New Trading Setup: COTs Frown on Sugar

Just updated my table on the "Latest Signals" page with results from my new trading setup for sugar. The setup has just flipped to cash as of the Sept. 25 COTs report. Sugar, alas, is a hard one to trade, it seems. No wonder, too. Prices have been all over the map, starting above $14 in 1995, dropping to $5, then careening back and forth like a drunk driver for a while to arrive at $12 by the start of 2007. My sugar setup works by trading on the same side as the commercial traders when their net futures and options position hits specific historic extremes of bullishness and bearishness. The setup worked best following only the bullish signals with a long position and going to cash on a bearish signal. While the bearish signals were cumulatively profitable since 1995, when the data starts, they produced super-volatile results, including one drawdown of 79 percent. The setup proved to be slightly more statistically robust using only the bullish signals (though still not highly so), while being invested only 57 percent of the time.

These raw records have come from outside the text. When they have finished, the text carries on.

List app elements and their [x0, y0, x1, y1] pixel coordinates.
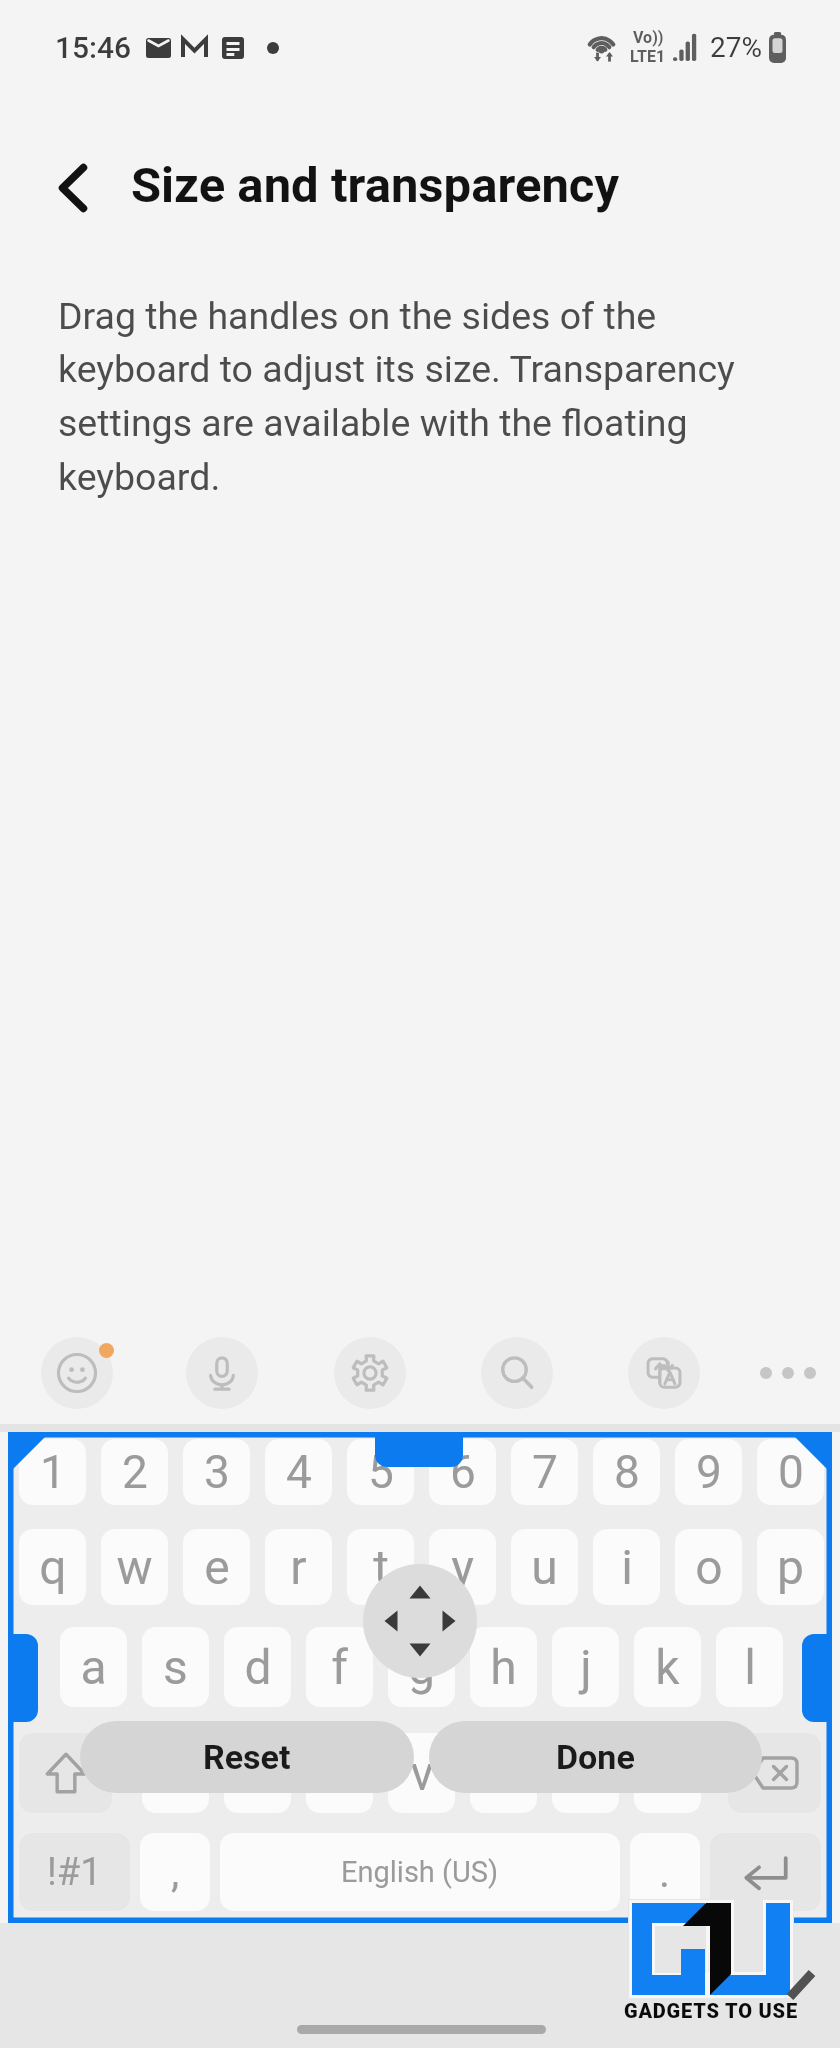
- button[interactable]: Resize keyboard height: [375, 1437, 463, 1467]
- staticText: z: [164, 1745, 188, 1801]
- button[interactable]: Search: [481, 1337, 553, 1409]
- button[interactable]: Done: [429, 1721, 762, 1793]
- button[interactable]: 3: [183, 1439, 250, 1505]
- button[interactable]: p: [757, 1529, 824, 1605]
- staticText: i: [621, 1539, 633, 1595]
- button[interactable]: d: [224, 1627, 291, 1707]
- button[interactable]: More options: [752, 1337, 824, 1409]
- button[interactable]: l: [716, 1627, 783, 1707]
- button[interactable]: !#1: [19, 1833, 130, 1911]
- staticText: 8: [614, 1445, 640, 1499]
- button[interactable]: h: [470, 1627, 537, 1707]
- button[interactable]: c: [306, 1733, 373, 1813]
- staticText: 1: [40, 1445, 66, 1499]
- staticText: f: [331, 1639, 348, 1695]
- button[interactable]: w: [101, 1529, 168, 1605]
- staticText: 7: [532, 1445, 558, 1499]
- button[interactable]: z: [142, 1733, 209, 1813]
- staticText: p: [777, 1539, 804, 1595]
- button[interactable]: 6: [429, 1439, 496, 1505]
- button[interactable]: 0: [757, 1439, 824, 1505]
- button[interactable]: Settings: [334, 1337, 406, 1409]
- button[interactable]: f: [306, 1627, 373, 1707]
- staticText: c: [327, 1745, 353, 1801]
- button[interactable]: 7: [511, 1439, 578, 1505]
- button[interactable]: b: [470, 1733, 537, 1813]
- staticText: 6: [450, 1445, 476, 1499]
- staticText: d: [244, 1639, 272, 1695]
- staticText: 4: [286, 1445, 312, 1499]
- button[interactable]: Translate: [628, 1337, 700, 1409]
- button[interactable]: q: [19, 1529, 86, 1605]
- staticText: .: [659, 1848, 671, 1897]
- staticText: !#1: [47, 1850, 102, 1895]
- button[interactable]: Back: [17, 132, 129, 244]
- staticText: u: [531, 1539, 558, 1595]
- button[interactable]: j: [552, 1627, 619, 1707]
- staticText: Done: [556, 1737, 635, 1777]
- button[interactable]: 9: [675, 1439, 742, 1505]
- button[interactable]: Resize keyboard width from right: [802, 1634, 832, 1722]
- button[interactable]: g: [388, 1627, 455, 1707]
- staticText: t: [373, 1539, 389, 1595]
- button[interactable]: y: [429, 1529, 496, 1605]
- button[interactable]: Move keyboard: [363, 1564, 477, 1678]
- button[interactable]: Resize keyboard width from left: [8, 1634, 38, 1722]
- button[interactable]: 5: [347, 1439, 414, 1505]
- staticText: o: [695, 1539, 723, 1595]
- staticText: j: [580, 1639, 592, 1695]
- button[interactable]: a: [60, 1627, 127, 1707]
- button[interactable]: .: [630, 1833, 700, 1911]
- button[interactable]: r: [265, 1529, 332, 1605]
- button[interactable]: Shift: [19, 1733, 112, 1813]
- staticText: s: [163, 1639, 188, 1695]
- staticText: q: [39, 1539, 67, 1595]
- staticText: e: [204, 1539, 230, 1595]
- staticText: LTE1: [630, 47, 666, 66]
- staticText: 27%: [710, 31, 762, 64]
- button[interactable]: u: [511, 1529, 578, 1605]
- button[interactable]: o: [675, 1529, 742, 1605]
- staticText: a: [80, 1639, 107, 1695]
- button[interactable]: e: [183, 1529, 250, 1605]
- staticText: Reset: [203, 1737, 291, 1777]
- staticText: n: [572, 1745, 599, 1801]
- button[interactable]: 8: [593, 1439, 660, 1505]
- button[interactable]: t: [347, 1529, 414, 1605]
- button[interactable]: Delete: [728, 1733, 821, 1813]
- button[interactable]: i: [593, 1529, 660, 1605]
- button[interactable]: 2: [101, 1439, 168, 1505]
- staticText: r: [290, 1539, 307, 1595]
- staticText: Drag the handles on the sides of the key…: [58, 294, 748, 500]
- button[interactable]: x: [224, 1733, 291, 1813]
- button[interactable]: 1: [19, 1439, 86, 1505]
- button[interactable]: s: [142, 1627, 209, 1707]
- button[interactable]: Emoji: [41, 1337, 113, 1409]
- button[interactable]: k: [634, 1627, 701, 1707]
- staticText: g: [408, 1639, 435, 1695]
- staticText: y: [451, 1539, 474, 1595]
- button[interactable]: n: [552, 1733, 619, 1813]
- staticText: l: [744, 1639, 756, 1695]
- staticText: English (US): [341, 1855, 499, 1889]
- staticText: m: [646, 1745, 689, 1801]
- button[interactable]: Enter: [710, 1833, 821, 1911]
- staticText: 2: [122, 1445, 148, 1499]
- button[interactable]: m: [634, 1733, 701, 1813]
- staticText: b: [490, 1745, 517, 1801]
- staticText: h: [490, 1639, 517, 1695]
- button[interactable]: English (US): [220, 1833, 620, 1911]
- staticText: Size and transparency: [131, 157, 620, 214]
- staticText: k: [655, 1639, 680, 1695]
- staticText: 5: [368, 1445, 394, 1499]
- button[interactable]: v: [388, 1733, 455, 1813]
- staticText: Vo)): [633, 28, 664, 47]
- button[interactable]: 4: [265, 1439, 332, 1505]
- staticText: v: [410, 1745, 434, 1801]
- staticText: ,: [171, 1848, 180, 1897]
- button[interactable]: ,: [140, 1833, 210, 1911]
- staticText: x: [246, 1745, 270, 1801]
- button[interactable]: Voice input: [186, 1337, 258, 1409]
- staticText: w: [116, 1539, 153, 1595]
- button[interactable]: Reset: [80, 1721, 414, 1793]
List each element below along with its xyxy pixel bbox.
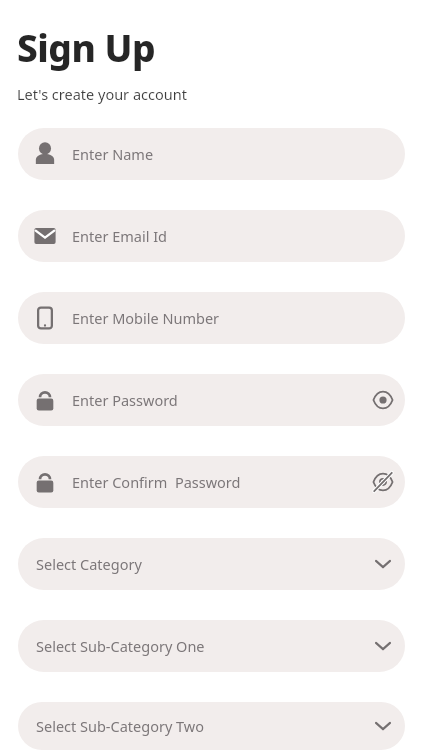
- staticText: Enter Password: [72, 390, 178, 410]
- button[interactable]: Show password: [361, 378, 405, 422]
- button[interactable]: Enter Name: [18, 128, 405, 180]
- button[interactable]: Select Sub-Category One: [18, 620, 405, 672]
- button[interactable]: Enter Mobile Number: [18, 292, 405, 344]
- button[interactable]: Enter Password: [18, 374, 405, 426]
- button[interactable]: Select Sub-Category Two: [18, 702, 405, 750]
- staticText: Let's create your account: [17, 84, 187, 104]
- staticText: Enter Email Id: [72, 226, 168, 246]
- button[interactable]: Select Category: [18, 538, 405, 590]
- button[interactable]: Open sub-category two list: [361, 704, 405, 748]
- staticText: Select Sub-Category Two: [36, 716, 205, 736]
- button[interactable]: Enter Confirm Password: [18, 456, 405, 508]
- button[interactable]: Open category list: [361, 542, 405, 586]
- staticText: Select Sub-Category One: [36, 636, 205, 656]
- staticText: Enter Confirm Password: [72, 472, 241, 492]
- staticText: Enter Name: [72, 144, 154, 164]
- button[interactable]: Open sub-category one list: [361, 624, 405, 668]
- staticText: Sign Up: [17, 22, 155, 72]
- button[interactable]: Hide confirm password: [361, 460, 405, 504]
- staticText: Enter Mobile Number: [72, 308, 220, 328]
- button[interactable]: Enter Email Id: [18, 210, 405, 262]
- staticText: Select Category: [36, 554, 142, 574]
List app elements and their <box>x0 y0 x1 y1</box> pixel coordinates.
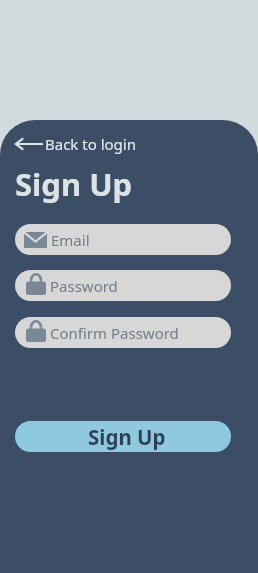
staticText: Sign Up <box>15 163 133 205</box>
staticText: Back to login <box>45 134 136 154</box>
staticText: Password <box>50 276 118 296</box>
button[interactable]: Password <box>15 270 231 301</box>
staticText: Confirm Password <box>50 323 179 343</box>
staticText: Sign Up <box>88 423 166 451</box>
other: Back <box>14 136 43 152</box>
button[interactable]: Email <box>15 224 231 255</box>
button[interactable]: Sign Up <box>15 421 231 452</box>
staticText: Email <box>51 230 90 250</box>
button[interactable]: Back <box>14 134 136 154</box>
button[interactable]: Confirm Password <box>15 317 231 348</box>
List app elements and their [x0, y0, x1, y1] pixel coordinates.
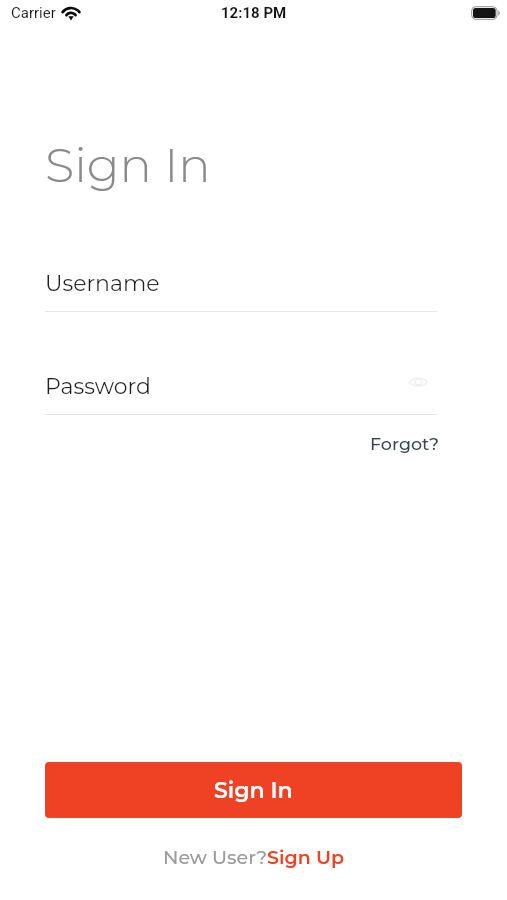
button[interactable]: New User?Sign Up: [163, 846, 344, 869]
staticText: New User?Sign Up: [163, 846, 344, 869]
staticText: 12:18 PM: [221, 4, 287, 22]
staticText: Username: [45, 270, 160, 297]
button[interactable]: Password: [45, 373, 437, 415]
button[interactable]: Sign In: [45, 762, 462, 818]
button[interactable]: Username: [45, 270, 437, 312]
staticText: Sign In: [45, 136, 211, 195]
staticText: Sign In: [214, 777, 293, 804]
button[interactable]: Show password: [403, 367, 433, 397]
staticText: Forgot?: [370, 433, 440, 454]
staticText: Carrier: [11, 4, 56, 22]
staticText: Password: [45, 373, 151, 400]
button[interactable]: Forgot?: [370, 433, 440, 454]
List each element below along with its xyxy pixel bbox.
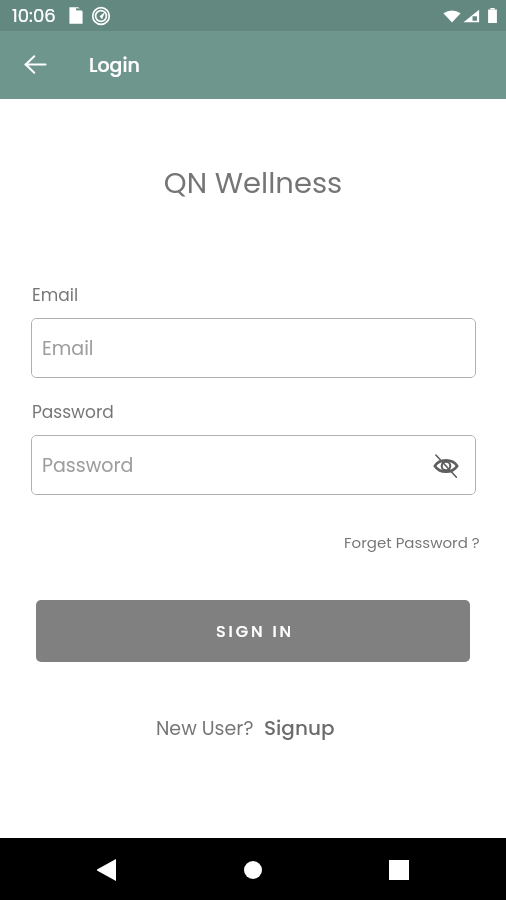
- staticText: QN Wellness: [0, 163, 506, 204]
- button[interactable]: Forget Password ?: [344, 532, 480, 553]
- button[interactable]: Back: [23, 52, 48, 77]
- button[interactable]: Back: [80, 844, 132, 896]
- staticText: SIGN IN: [216, 620, 295, 642]
- button[interactable]: Show password: [433, 453, 459, 479]
- staticText: Email: [32, 283, 79, 307]
- button[interactable]: SIGN IN: [36, 600, 470, 662]
- button[interactable]: Email: [31, 318, 476, 378]
- staticText: Password: [32, 400, 114, 424]
- button[interactable]: Home: [227, 844, 279, 896]
- button[interactable]: Password: [31, 435, 476, 495]
- staticText: New User?: [156, 715, 254, 742]
- staticText: Login: [89, 52, 140, 79]
- staticText: Email: [42, 335, 94, 362]
- staticText: 10:06: [12, 3, 56, 28]
- button[interactable]: Signup: [264, 714, 335, 742]
- button[interactable]: Recent apps: [373, 844, 425, 896]
- staticText: Password: [42, 452, 134, 479]
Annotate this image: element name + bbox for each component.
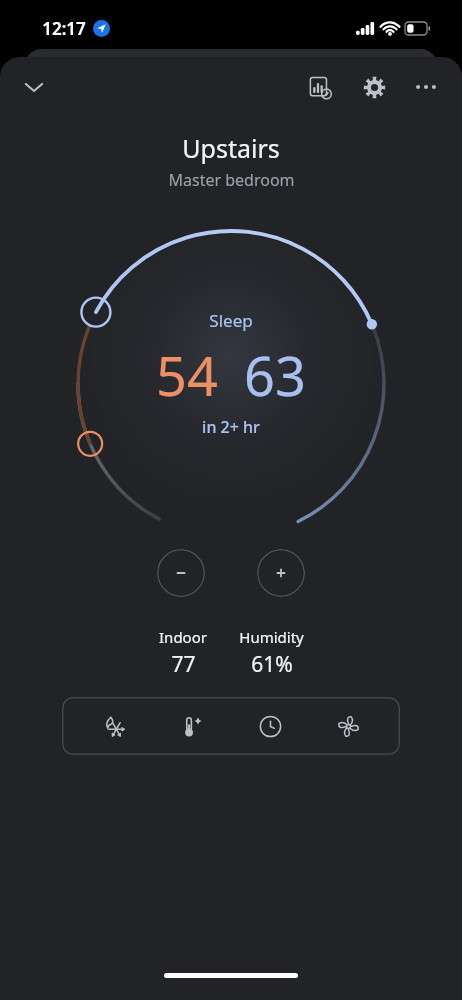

Like all my setups, the sugar setup is based solely on the Commitments of Traders reports issued for free weekly by the U.S. Commodity Futures Trading Commission. Some analysts said it couldn't be done, suggesting this valuable government data shouldn't be relied on for trading without the use of other indicators. Not true. Most markets I've looked at have yielded setups that historically beat the underlying markets and stood up well in terms of their profitability confidence intervals.